"Smart City? Una parola vuota". Bruce Sterling smonta i luoghi comuni dell'innovazione
Bruce Sterling, scrittore di fantascienza fra i più importanti e fondatore negli anni Ottanta insieme a William Gibson e altri del movimento cyberpunk, ha scritto un lungo editoriale sulla rivista The Atlantic dal titolo provocatorio: «Stop saying ‘Smart Cities’». Sottotitolo: la polvere di stelle digitale non renderà magicamente le città del futuro più abbordabili o resilienti.
La tesi dello scrittore è che la retorica e il marketing basati sul concetto di città “intelligente” nasconda semplicemente una lotta fra i giganti del web per accaparrarsi l’installazione e la gestione delle infrastrutture digitali (e dei relativi preziosissimi dati sui cittadini), e una parallela lotta fra le città per avere la meglio nella competizione per attrarre capitali (e, per quanto riguarda i sindaci, i voti degli elettori).

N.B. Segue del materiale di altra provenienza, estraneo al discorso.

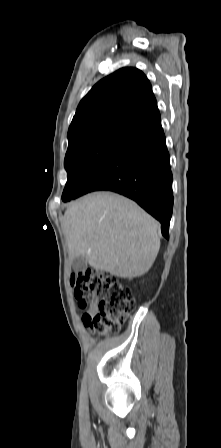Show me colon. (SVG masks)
Instances as JSON below:
<instances>
[{
	"label": "colon",
	"mask_w": 221,
	"mask_h": 448,
	"mask_svg": "<svg viewBox=\"0 0 221 448\" xmlns=\"http://www.w3.org/2000/svg\"><path fill=\"white\" fill-rule=\"evenodd\" d=\"M70 284L85 327L100 335L118 330L134 307L131 289L108 272L88 268L72 275Z\"/></svg>",
	"instance_id": "1"
}]
</instances>
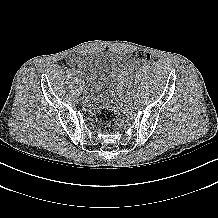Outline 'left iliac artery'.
Returning <instances> with one entry per match:
<instances>
[{"label": "left iliac artery", "instance_id": "left-iliac-artery-1", "mask_svg": "<svg viewBox=\"0 0 218 218\" xmlns=\"http://www.w3.org/2000/svg\"><path fill=\"white\" fill-rule=\"evenodd\" d=\"M133 95H134V94H133V89H132V92H129V93H128V96H129V97H132Z\"/></svg>", "mask_w": 218, "mask_h": 218}]
</instances>
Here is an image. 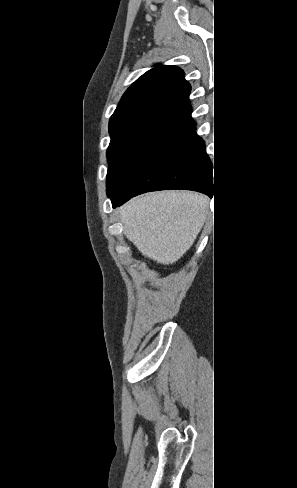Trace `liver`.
<instances>
[{
  "mask_svg": "<svg viewBox=\"0 0 297 488\" xmlns=\"http://www.w3.org/2000/svg\"><path fill=\"white\" fill-rule=\"evenodd\" d=\"M208 198L162 191L133 198L120 207L124 234L142 255L173 264L193 245L208 213Z\"/></svg>",
  "mask_w": 297,
  "mask_h": 488,
  "instance_id": "6515ba94",
  "label": "liver"
}]
</instances>
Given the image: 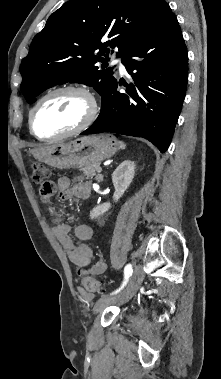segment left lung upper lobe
<instances>
[{
    "label": "left lung upper lobe",
    "instance_id": "1",
    "mask_svg": "<svg viewBox=\"0 0 221 379\" xmlns=\"http://www.w3.org/2000/svg\"><path fill=\"white\" fill-rule=\"evenodd\" d=\"M164 0H70L47 20L21 63L29 103L57 84L83 83L102 96L115 80L111 49L125 52L155 23ZM113 52V51H112ZM102 62V67L96 66Z\"/></svg>",
    "mask_w": 221,
    "mask_h": 379
}]
</instances>
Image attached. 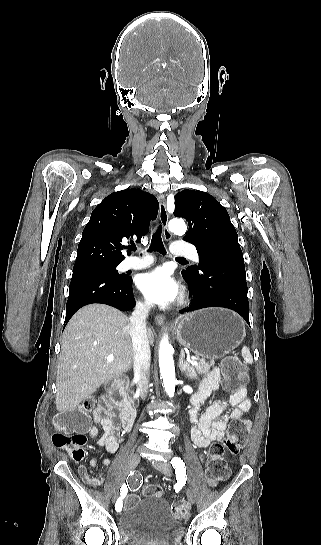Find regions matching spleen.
<instances>
[{"label":"spleen","instance_id":"spleen-1","mask_svg":"<svg viewBox=\"0 0 321 545\" xmlns=\"http://www.w3.org/2000/svg\"><path fill=\"white\" fill-rule=\"evenodd\" d=\"M241 355L245 361V363H253L252 355L248 349V347H243L241 351Z\"/></svg>","mask_w":321,"mask_h":545}]
</instances>
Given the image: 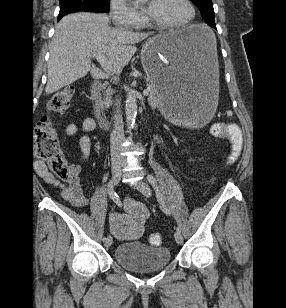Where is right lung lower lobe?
Segmentation results:
<instances>
[{"label": "right lung lower lobe", "mask_w": 286, "mask_h": 308, "mask_svg": "<svg viewBox=\"0 0 286 308\" xmlns=\"http://www.w3.org/2000/svg\"><path fill=\"white\" fill-rule=\"evenodd\" d=\"M67 13H59L58 20H60Z\"/></svg>", "instance_id": "1"}]
</instances>
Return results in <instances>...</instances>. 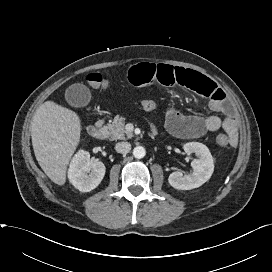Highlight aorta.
I'll use <instances>...</instances> for the list:
<instances>
[{
	"label": "aorta",
	"mask_w": 272,
	"mask_h": 272,
	"mask_svg": "<svg viewBox=\"0 0 272 272\" xmlns=\"http://www.w3.org/2000/svg\"><path fill=\"white\" fill-rule=\"evenodd\" d=\"M133 155L137 159H141L146 155L145 148L142 146H137L133 149Z\"/></svg>",
	"instance_id": "762f6f07"
}]
</instances>
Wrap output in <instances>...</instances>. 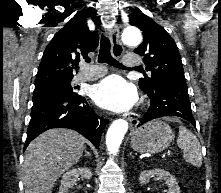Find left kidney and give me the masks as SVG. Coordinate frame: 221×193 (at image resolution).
<instances>
[{
    "label": "left kidney",
    "mask_w": 221,
    "mask_h": 193,
    "mask_svg": "<svg viewBox=\"0 0 221 193\" xmlns=\"http://www.w3.org/2000/svg\"><path fill=\"white\" fill-rule=\"evenodd\" d=\"M154 176H157L159 179L165 180L168 187V193H180V188L178 186V183L176 182L175 177L171 175L169 172L159 168L153 170H145L141 172L139 176V183L143 185L147 182V179L149 177H154Z\"/></svg>",
    "instance_id": "5707ae66"
}]
</instances>
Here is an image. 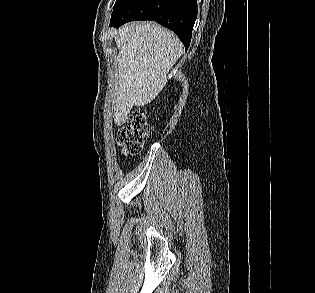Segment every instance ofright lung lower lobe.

Dietro la patina sedicente trasparente dei dispositivi “smart” non c’è un reale miglioramento in senso ecologico e moderno della vita dei nostri centri urbani, ma una questione eminentemente politica che attiene al ridisegno dei rapporti di forza fra aree del mondo. Così esordisce l’articolo:
Il termine “smart city” è interessante anche se non importante, perché nessuno lo definisce. “Smart” è un’etichetta politica chic usata da una moderna alleanza di urbanisti di sinistra e industriali dei settori tecnologici. Chi si definisce “smart” vuol far sembrare stupide le persone che seguono i movimenti nimby o che tirano a campare con lavoretti precari.

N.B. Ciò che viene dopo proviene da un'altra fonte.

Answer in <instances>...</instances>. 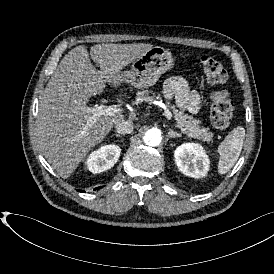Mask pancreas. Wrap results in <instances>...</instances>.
I'll return each instance as SVG.
<instances>
[{"label":"pancreas","instance_id":"1","mask_svg":"<svg viewBox=\"0 0 274 274\" xmlns=\"http://www.w3.org/2000/svg\"><path fill=\"white\" fill-rule=\"evenodd\" d=\"M152 94V95H150ZM155 100V93L148 90L138 91L136 94V103L148 102L152 103ZM173 109L174 119L176 120V127L181 130L190 138L200 139L206 142H211L213 133L209 131V128H203L199 125V120L194 119L192 116L184 114L178 111L175 106H171Z\"/></svg>","mask_w":274,"mask_h":274}]
</instances>
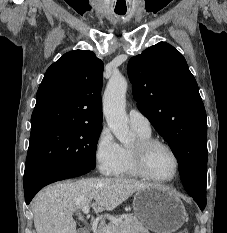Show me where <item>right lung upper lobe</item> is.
I'll return each mask as SVG.
<instances>
[{
	"instance_id": "obj_1",
	"label": "right lung upper lobe",
	"mask_w": 227,
	"mask_h": 233,
	"mask_svg": "<svg viewBox=\"0 0 227 233\" xmlns=\"http://www.w3.org/2000/svg\"><path fill=\"white\" fill-rule=\"evenodd\" d=\"M103 62L91 51L64 54L46 71L36 95L31 134L74 124H101Z\"/></svg>"
}]
</instances>
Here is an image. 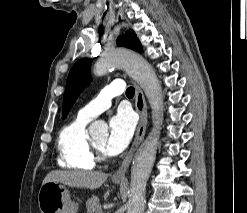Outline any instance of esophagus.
I'll return each instance as SVG.
<instances>
[{
	"instance_id": "34e87169",
	"label": "esophagus",
	"mask_w": 247,
	"mask_h": 213,
	"mask_svg": "<svg viewBox=\"0 0 247 213\" xmlns=\"http://www.w3.org/2000/svg\"><path fill=\"white\" fill-rule=\"evenodd\" d=\"M135 107L136 110L140 116L138 128L136 131V135L134 138V141L131 145V148L127 154V156L124 158L122 164L120 167L113 173V178L115 179H121L125 177V173L127 169L130 166L131 160L133 158L134 152L142 142L145 132H146V127H147V104L146 100L144 97V94L141 90V88L135 83Z\"/></svg>"
}]
</instances>
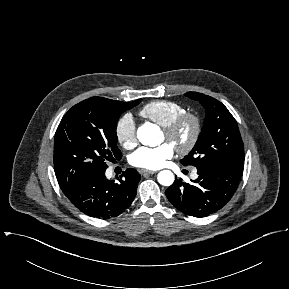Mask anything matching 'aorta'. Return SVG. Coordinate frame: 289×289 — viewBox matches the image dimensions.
Segmentation results:
<instances>
[{
  "label": "aorta",
  "mask_w": 289,
  "mask_h": 289,
  "mask_svg": "<svg viewBox=\"0 0 289 289\" xmlns=\"http://www.w3.org/2000/svg\"><path fill=\"white\" fill-rule=\"evenodd\" d=\"M157 127L151 123H145L137 130L138 140L147 146L156 145L155 135L157 134ZM174 174L170 170H162L157 175L158 182L163 186H170L174 182Z\"/></svg>",
  "instance_id": "1"
}]
</instances>
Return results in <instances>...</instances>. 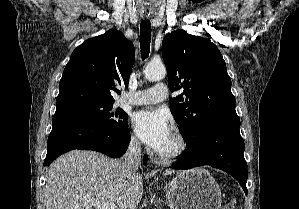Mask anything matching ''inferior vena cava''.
Returning <instances> with one entry per match:
<instances>
[{
  "label": "inferior vena cava",
  "mask_w": 299,
  "mask_h": 209,
  "mask_svg": "<svg viewBox=\"0 0 299 209\" xmlns=\"http://www.w3.org/2000/svg\"><path fill=\"white\" fill-rule=\"evenodd\" d=\"M141 155L140 143L136 139H132L121 160V166L128 177L136 175L141 166Z\"/></svg>",
  "instance_id": "inferior-vena-cava-1"
}]
</instances>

I devoti della smart city in tutto il mondo saranno d’accordo con l’affermazione che Londra sia particolarmente smart. Perché? Londra è una grande, sgraziata bestia il cui stile di vita urbano consiste in un disordine scontroso e irrazionale. Londra è un orrendo caos urbano, ma Londra ospita alcune delle più importanti conferenze sulle smart city.
Londra ha anche una vasta burocrazia di management urbano che emette i giusti slogan sulla smart city e ne ha addirittura inventati alcuni. Il linguaggio della Smart City è sempre Global Business English, non importa in quale città tu ti trovi.

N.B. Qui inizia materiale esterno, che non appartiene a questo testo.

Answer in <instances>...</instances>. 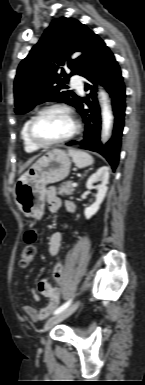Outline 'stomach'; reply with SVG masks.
<instances>
[{"label":"stomach","mask_w":145,"mask_h":385,"mask_svg":"<svg viewBox=\"0 0 145 385\" xmlns=\"http://www.w3.org/2000/svg\"><path fill=\"white\" fill-rule=\"evenodd\" d=\"M71 160L61 149L48 151L17 181L15 203L27 217L41 219L44 214L46 185L64 180L70 172Z\"/></svg>","instance_id":"obj_1"}]
</instances>
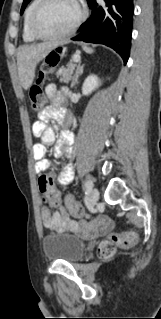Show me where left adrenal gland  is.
<instances>
[{"mask_svg": "<svg viewBox=\"0 0 161 319\" xmlns=\"http://www.w3.org/2000/svg\"><path fill=\"white\" fill-rule=\"evenodd\" d=\"M83 68H84V65H80V64L78 65L76 73H75L73 81H72V84H71V88H73L75 86V84L78 83V78L80 75H82Z\"/></svg>", "mask_w": 161, "mask_h": 319, "instance_id": "left-adrenal-gland-1", "label": "left adrenal gland"}]
</instances>
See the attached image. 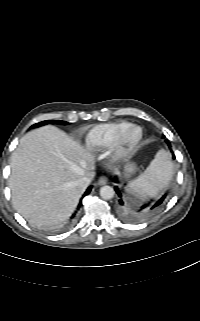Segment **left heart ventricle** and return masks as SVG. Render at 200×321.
<instances>
[{
  "label": "left heart ventricle",
  "instance_id": "b2bd125f",
  "mask_svg": "<svg viewBox=\"0 0 200 321\" xmlns=\"http://www.w3.org/2000/svg\"><path fill=\"white\" fill-rule=\"evenodd\" d=\"M138 135V131L137 130H134L133 132H131L130 134V139H134L135 137H137Z\"/></svg>",
  "mask_w": 200,
  "mask_h": 321
}]
</instances>
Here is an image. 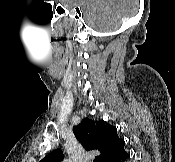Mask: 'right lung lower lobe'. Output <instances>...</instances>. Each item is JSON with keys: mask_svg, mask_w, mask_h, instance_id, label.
Wrapping results in <instances>:
<instances>
[{"mask_svg": "<svg viewBox=\"0 0 175 162\" xmlns=\"http://www.w3.org/2000/svg\"><path fill=\"white\" fill-rule=\"evenodd\" d=\"M129 157V154L125 152V150L121 151L117 154L110 162H125V160Z\"/></svg>", "mask_w": 175, "mask_h": 162, "instance_id": "right-lung-lower-lobe-1", "label": "right lung lower lobe"}]
</instances>
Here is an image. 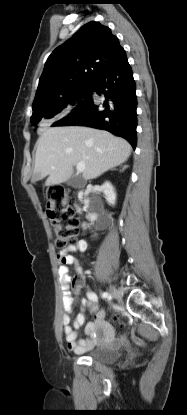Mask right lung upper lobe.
<instances>
[{"instance_id":"obj_1","label":"right lung upper lobe","mask_w":187,"mask_h":415,"mask_svg":"<svg viewBox=\"0 0 187 415\" xmlns=\"http://www.w3.org/2000/svg\"><path fill=\"white\" fill-rule=\"evenodd\" d=\"M123 51L108 27L95 21L85 24L47 59L32 108L55 103L93 83Z\"/></svg>"}]
</instances>
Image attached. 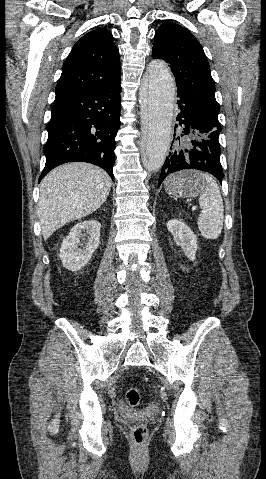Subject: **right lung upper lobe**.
<instances>
[{
	"mask_svg": "<svg viewBox=\"0 0 266 479\" xmlns=\"http://www.w3.org/2000/svg\"><path fill=\"white\" fill-rule=\"evenodd\" d=\"M119 51L105 28L85 34L72 48L62 67L56 95L90 89L120 80Z\"/></svg>",
	"mask_w": 266,
	"mask_h": 479,
	"instance_id": "right-lung-upper-lobe-1",
	"label": "right lung upper lobe"
}]
</instances>
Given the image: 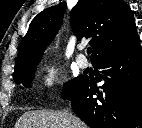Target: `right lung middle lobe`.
<instances>
[{"instance_id":"right-lung-middle-lobe-1","label":"right lung middle lobe","mask_w":142,"mask_h":128,"mask_svg":"<svg viewBox=\"0 0 142 128\" xmlns=\"http://www.w3.org/2000/svg\"><path fill=\"white\" fill-rule=\"evenodd\" d=\"M39 63V60H33L25 64H21L15 67L14 70V81L17 84L22 83L25 87H30L31 80L34 78L35 67ZM83 77L79 76L74 80H71L65 84V88L62 92L64 98L70 99L74 91L81 83Z\"/></svg>"}]
</instances>
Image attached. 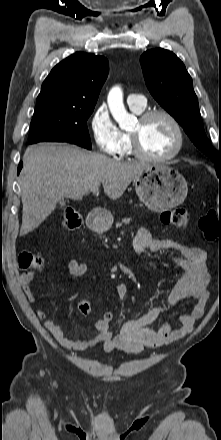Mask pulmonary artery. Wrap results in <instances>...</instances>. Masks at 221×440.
Segmentation results:
<instances>
[{
	"label": "pulmonary artery",
	"instance_id": "obj_1",
	"mask_svg": "<svg viewBox=\"0 0 221 440\" xmlns=\"http://www.w3.org/2000/svg\"><path fill=\"white\" fill-rule=\"evenodd\" d=\"M127 103L130 107L142 109L146 106V98L140 94H130L127 97Z\"/></svg>",
	"mask_w": 221,
	"mask_h": 440
}]
</instances>
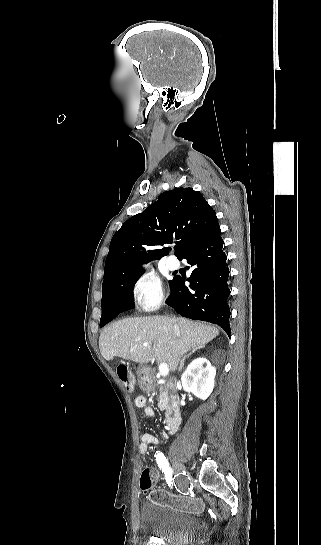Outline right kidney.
Returning <instances> with one entry per match:
<instances>
[{"instance_id":"obj_1","label":"right kidney","mask_w":321,"mask_h":545,"mask_svg":"<svg viewBox=\"0 0 321 545\" xmlns=\"http://www.w3.org/2000/svg\"><path fill=\"white\" fill-rule=\"evenodd\" d=\"M215 367L204 359L198 357L188 365L181 377V383L186 393H193L198 399H208L214 389Z\"/></svg>"}]
</instances>
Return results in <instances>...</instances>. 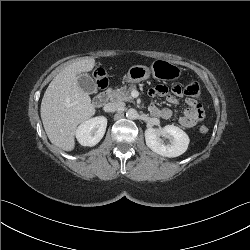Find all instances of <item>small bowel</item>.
<instances>
[{"label": "small bowel", "instance_id": "c3829d8e", "mask_svg": "<svg viewBox=\"0 0 250 250\" xmlns=\"http://www.w3.org/2000/svg\"><path fill=\"white\" fill-rule=\"evenodd\" d=\"M184 92L183 87L180 84H175L171 88V94L168 93V89L164 85H157L149 90V95L152 97H166L167 101L172 105H177V97L181 96ZM187 108L179 118V123L186 128H192L201 122L204 118V111L196 100L187 98L185 100ZM150 111L152 115L168 120L172 117L173 113L168 108H158L156 105H151Z\"/></svg>", "mask_w": 250, "mask_h": 250}]
</instances>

Secondo Sterling l’idea ingenua di un futuro reso più “pulito” e in qualche modo “neutro” dalla tecnologia non solo non si avvererà (non del tutto almeno), ma rischia di distoglierci dai processi reali che avvengono:
Comunque, le città del futuro non saranno “smart”, o ben ingegnerizzate, progettate con intelligenza, accurate, pulite, giuste, verdi, sostenibili, sicure, sane, convenienti o resilienti. Non avranno alcun grado particolarmente alto di libertà, uguaglianza o fratellanza. La futura smart city sarà internet, la cloud, e un sacco di strani congegni, schierati dal Municipio, soprattutto con l’obiettivo di rendere le città più attrattive per i capitali.
Prosegue il ragionamento:
Quando tutto ciò sia fatto bene, incrementerà il soft power delle città più attente e ambiziose e farà sembrare i sindaci più meritevoli di essere eletti. Quando sarà fatto male, assomiglierà agli svantaggi portati dalle precedenti ondate di innovazione urbana, come le ferrovie, l’elettrificazione, le superstrade e gli oleodotti. Ci sarà anche un mucchio di effetti collaterali imprevedibili e di contraccolpi tossici che anche il più saggio urbanista non potrebbe mai prevedere.